Flatbush Avenue is one of the major avenues in the New York City Borough of Brooklyn. It runs from the Manhattan Bridge south-southeastward to Jamaica Bay, where it joins the Marine Parkway Bridge, which connects Brooklyn to the Rockaway Peninsula in Queens. The north end was extended to the Manhattan Bridge as "Flatbush Avenue Extension."[1]

The diagonal path of Flatbush Avenue creates a unique street pattern in every neighborhood it touches. It is the central artery of the borough, carrying traffic to and from Manhattan past landmarks such as Junior's, Long Island University, the Fulton Mall, the Brooklyn Academy of Music, the Long Island Rail Road's Atlantic Terminal, the Barclays Center, Grand Army Plaza, the Brooklyn Public Library, the Brooklyn Botanic Garden, Prospect Park, Erasmus Hall High School, Brooklyn College, and Floyd Bennett Field.
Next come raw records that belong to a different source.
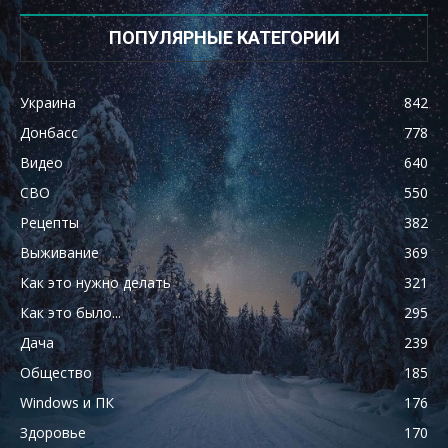
ПОПУЛЯРНЫЕ КАТЕГОРИИ
Украина
842
Донбасс
778
Видео
640
СВО
550
Рецепты
382
Выживание
369
Как это нужно делать
321
Как это было...
295
Дача
239
Общество
185
Windows и ПК
176
Здоровье
170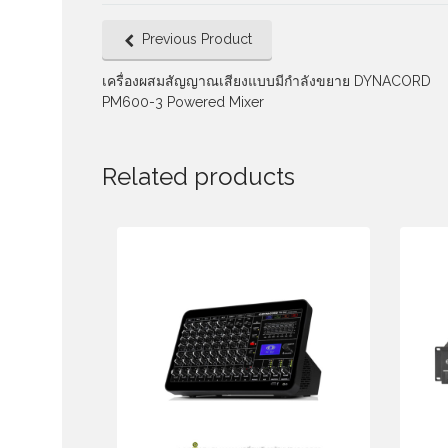
Previous Product
เครื่องผสมสัญญาณเสียงแบบมีกำลังขยาย DYNACORD
PM600-3 Powered Mixer
Related products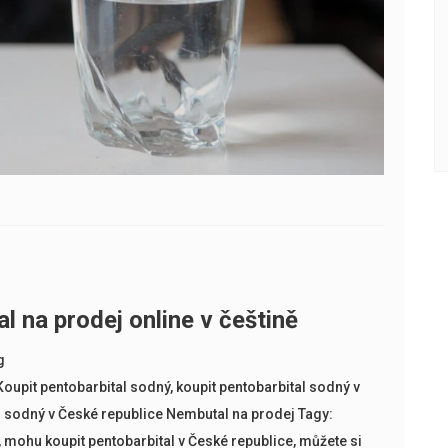
l na prodej online v češtině
g
Koupit pentobarbital sodný
,
koupit pentobarbital sodný v
l sodný v České republice Nembutal na prodej Tagy:
,
mohu koupit pentobarbital v České republice
,
můžete si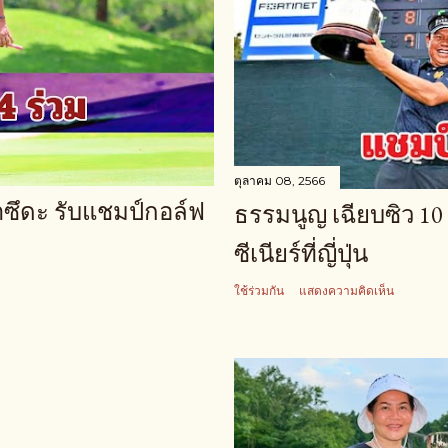
ตุลาคม 08, 2566
มาซึดะ รับแชมป์กอล์ฟ
ธรรมนูญ เฉียบซิว 10
ซีเนียร์ที่ญี่ปุ่น
ใช้ร่วมกัน
แสดงความคิดเห็น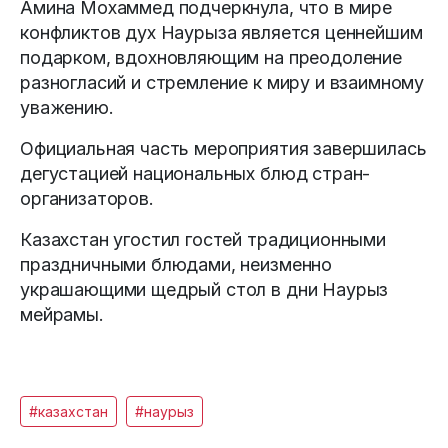
Амина Мохаммед подчеркнула, что в мире
конфликтов дух Наурыза является ценнейшим
подарком, вдохновляющим на преодоление
разногласий и стремление к миру и взаимному
уважению.
Официальная часть мероприятия завершилась
дегустацией национальных блюд стран-
организаторов.
Казахстан угостил гостей традиционными
праздничными блюдами, неизменно
украшающими щедрый стол в дни Наурыз
мейрамы.
#казахстан
#наурыз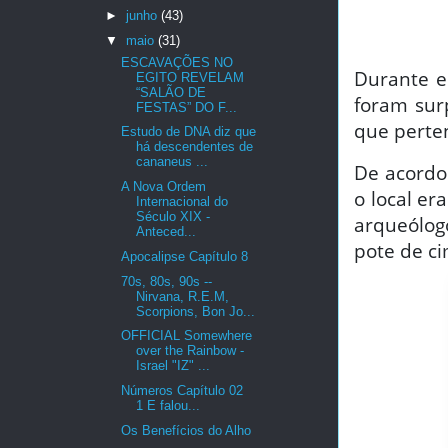
►
junho
(43)
▼
maio
(31)
ESCAVAÇÕES NO
Durante es
EGITO REVELAM
“SALÃO DE
foram sur
FESTAS” DO F...
que perte
Estudo de DNA diz que
há descendentes de
cananeus ...
De acordo
A Nova Ordem
o local er
Internacional do
Século XIX -
arqueólo
Anteced...
pote de c
Apocalipse Capítulo 8
70s, 80s, 90s --
Nirvana, R.E.M,
Scorpions, Bon Jo...
OFFICIAL Somewhere
over the Rainbow -
Israel "IZ" ...
Números Capítulo 02
1 E falou...
Os Benefícios do Alho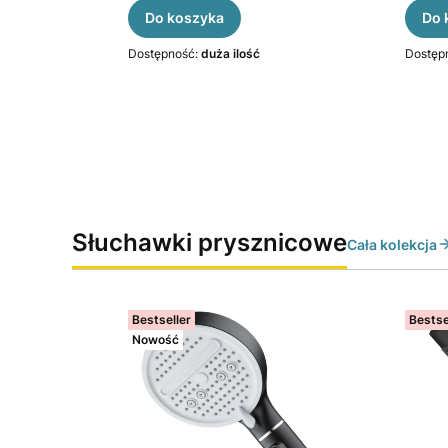
Do koszyka
Do 
Dostępność:
duża ilość
Dostęp
Słuchawki prysznicowe
Cała kolekcja
Bestseller
Bestse
Nowość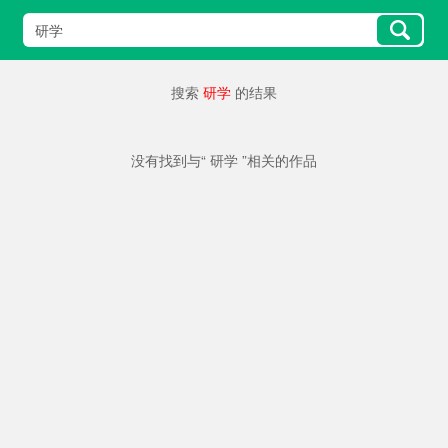
搜索
研学
的结果
没有找到与“ 研学 ”相关的作品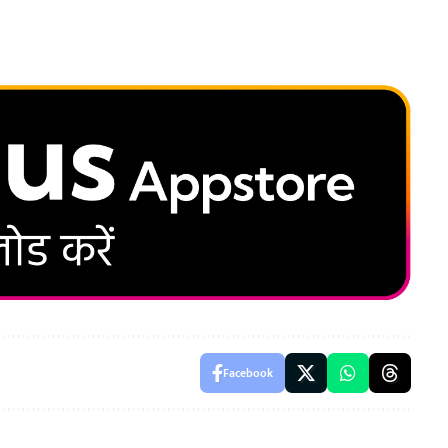
Facebook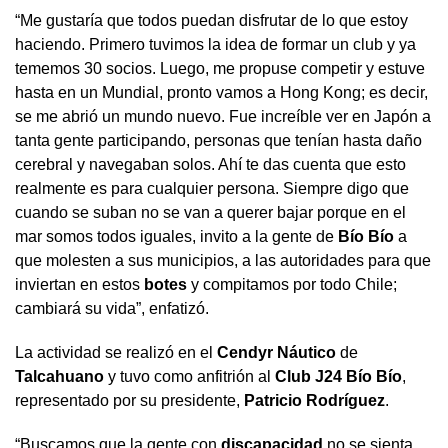
“Me gustaría que todos puedan disfrutar de lo que estoy
haciendo. Primero tuvimos la idea de formar un club y ya
tememos 30 socios. Luego, me propuse competir y estuve
hasta en un Mundial, pronto vamos a Hong Kong; es decir,
se me abrió un mundo nuevo. Fue increíble ver en Japón a
tanta gente participando, personas que tenían hasta daño
cerebral y navegaban solos. Ahí te das cuenta que esto
realmente es para cualquier persona. Siempre digo que
cuando se suban no se van a querer bajar porque en el
mar somos todos iguales, invito a la gente de
Bío Bío
a
que molesten a sus municipios, a las autoridades para que
inviertan en estos
botes
y compitamos por todo Chile;
cambiará su vida”, enfatizó.
La actividad se realizó en el
Cendyr Náutico
de
Talcahuano
y tuvo como anfitrión al
Club J24 Bío Bío
,
representado por su presidente,
Patricio Rodríguez
.
“Buscamos que la gente con
discapacidad
no se sienta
Flatbush Avenue is the border of Prospect Heights / Park Slope and many other neighborhoods.

Other main Brooklyn throughfares start at Flatbush Avenue, including Ocean Avenue, Linden Boulevard, Empire Boulevard, Eastern Parkway, and Utica Avenue.

Flatbush Avenue, including the extension, is 9.8 miles long. Flatbush Avenue is a four-lane street throughout the majority of its run, but south of the intersection with Utica Avenue near Kings Plaza, it is an six-lane median-divided street, making it one of the widest "avenues" in New York City.[2]

Dongan's Oak monument

Flatbush Avenue is the main thoroughfare through the Borough of Brooklyn. It was originally an Indian trail that took advantage of a low point in the terminal moraine that forms the spine of Long Island, running roughly along what is now the eastern edge of Prospect Park. A monument beside the former Flatbush Road, now inside the park, commemorates an attempt to block the road during the Battle of Long Island. Historic homes line the neighborhoods around the avenue, which in the late 1920s was straightened to its current form. Streets such as Amersfort Place that are remnants of old parts of the avenue remain in the city grid as an echo of the past.
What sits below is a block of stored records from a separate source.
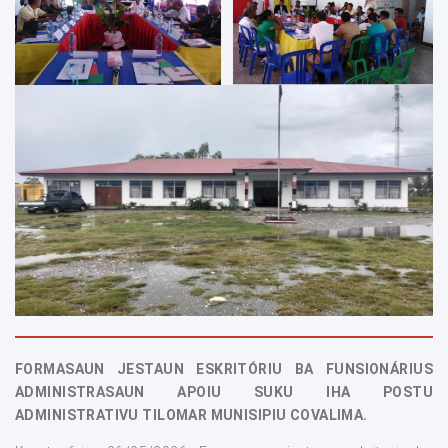
FORMASAUN JESTAUN ESKRITÓRIU BA FUNSIONÁRIUS
ADMINISTRASAUN APOIU SUKU IHA POSTU
ADMINISTRATIVU TILOMAR MUNISIPIU COVALIMA.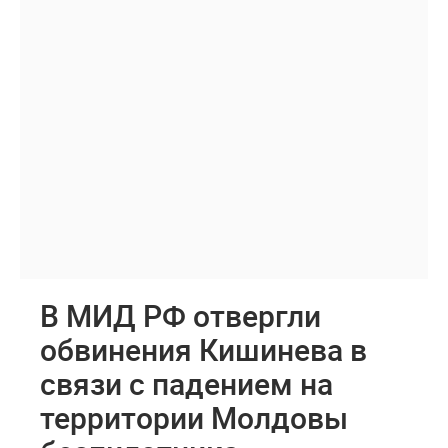
В МИД РФ отвергли
обвинения Кишинева в
связи с падением на
территории Молдовы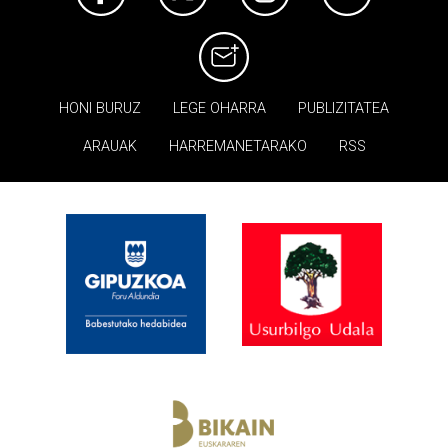
HONI BURUZ
LEGE OHARRA
PUBLIZITATEA
ARAUAK
HARREMANETARAKO
RSS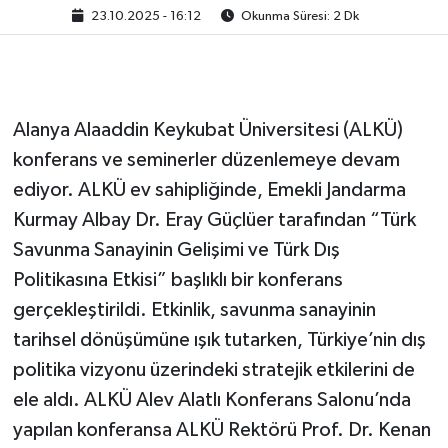
23.10.2025 - 16:12
Okunma Süresi: 2 Dk
Alanya Alaaddin Keykubat Üniversitesi (ALKÜ)
konferans ve seminerler düzenlemeye devam
ediyor. ALKÜ ev sahipliğinde, Emekli Jandarma
Kurmay Albay Dr. Eray Güçlüer tarafından “Türk
Savunma Sanayinin Gelişimi ve Türk Dış
Politikasına Etkisi” başlıklı bir konferans
gerçekleştirildi. Etkinlik, savunma sanayinin
tarihsel dönüşümüne ışık tutarken, Türkiye’nin dış
politika vizyonu üzerindeki stratejik etkilerini de
ele aldı. ALKÜ Alev Alatlı Konferans Salonu’nda
yapılan konferansa ALKÜ Rektörü Prof. Dr. Kenan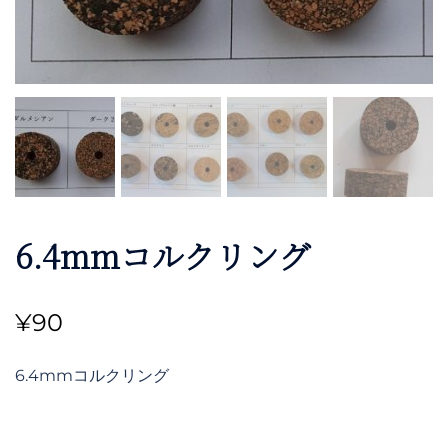
6.4mmコルクリング
¥
90
6.4mmコルクリング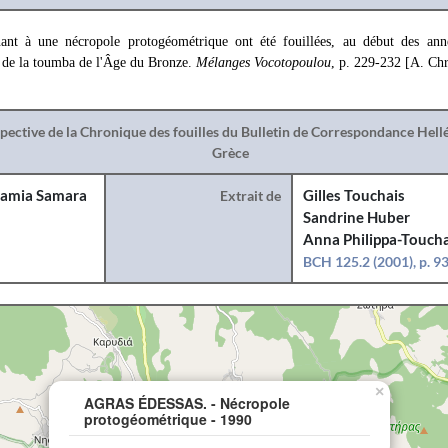
ant à une nécropole protogéométrique ont été fouillées, au début des ann
s de la toumba de l'Âge du Bronze.
Mélanges Vocotopoulou
, p. 229-232 [A. Ch
spective de la Chronique des fouilles du Bulletin de Correspondance Hel
Grèce
amia Samara
Extrait de
Gilles Touchais
Sandrine Huber
Anna Philippa-Toucha
BCH 125.2 (2001), p. 9
×
AGRAS ÉDESSAS. - Nécropole
protogéométrique - 1990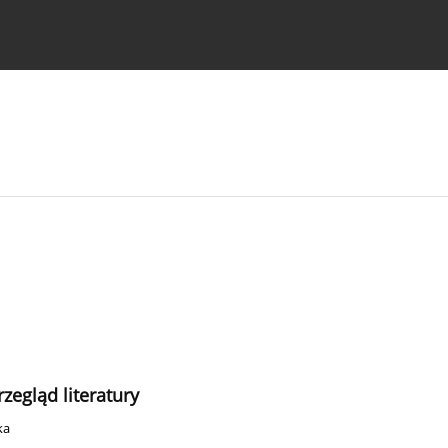
strukcje dla autorów
zegląd literatury
ka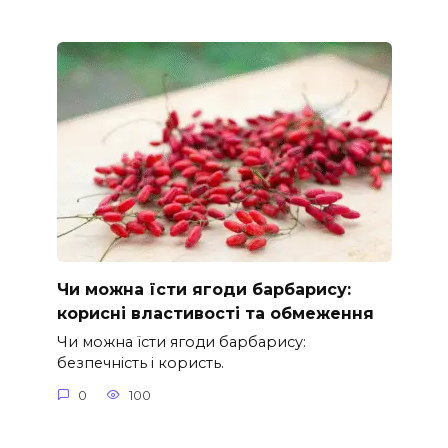
Чи можна їсти ягоди барбарису:
корисні властивості та обмеження
Чи можна їсти ягоди барбарису:
безпечність і користь.
0
100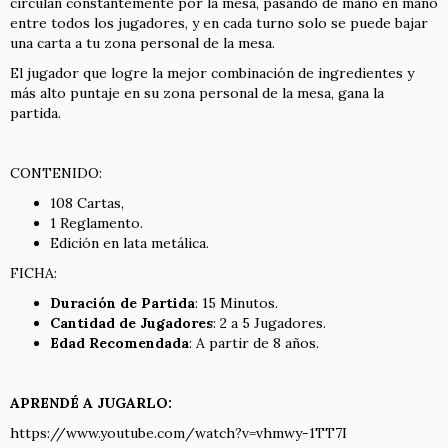
circulan constantemente por la mesa, pasando de mano en mano
entre todos los jugadores, y en cada turno solo se puede bajar
una carta a tu zona personal de la mesa.
El jugador que logre la mejor combinación de ingredientes y
más alto puntaje en su zona personal de la mesa, gana la
partida.
CONTENIDO:
108 Cartas,
1 Reglamento.
Edición en lata metálica.
FICHA:
Duración de Partida
: 15 Minutos.
Cantidad de Jugadores
: 2 a 5 Jugadores.
Edad Recomendada
: A partir de 8 años.
APRENDÉ A JUGARLO:
https://www.youtube.com/watch?v=vhmwy-1TT7I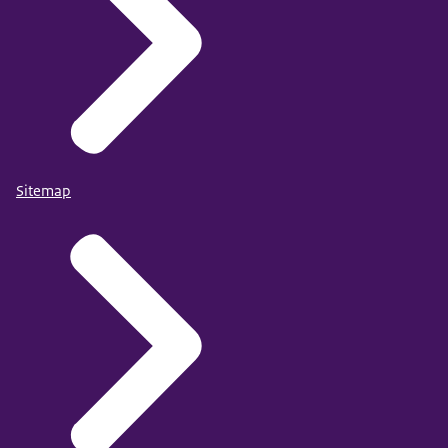
Sitemap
Flatbush Avenue is served by the B41 bus line (formerly a trolley line) and the Q35 bus line, which goes to Rockaway Beach via the Marine Parkway Bridge. Many subway services run under the avenue in Downtown Brooklyn, and the IRT Nostrand Avenue Line (2 5 trains) has a southern terminus at the Flatbush Avenue – Brooklyn College station.

References[edit]

  1. ^ Pollak, Michael. "Twain's Magical Mystery Tour", The New York Times, June 18, 2006. Accessed December 9, 2007. "The Flatbush Avenue extension was built 100 years ago through the 1850s-era Vinegar Hill neighborhood to connect Flatbush Avenue with the anticipated Manhattan Bridge, which opened in 1909."
  2. ^ There are many "boulevards" and "streets" in New York City that are much wider.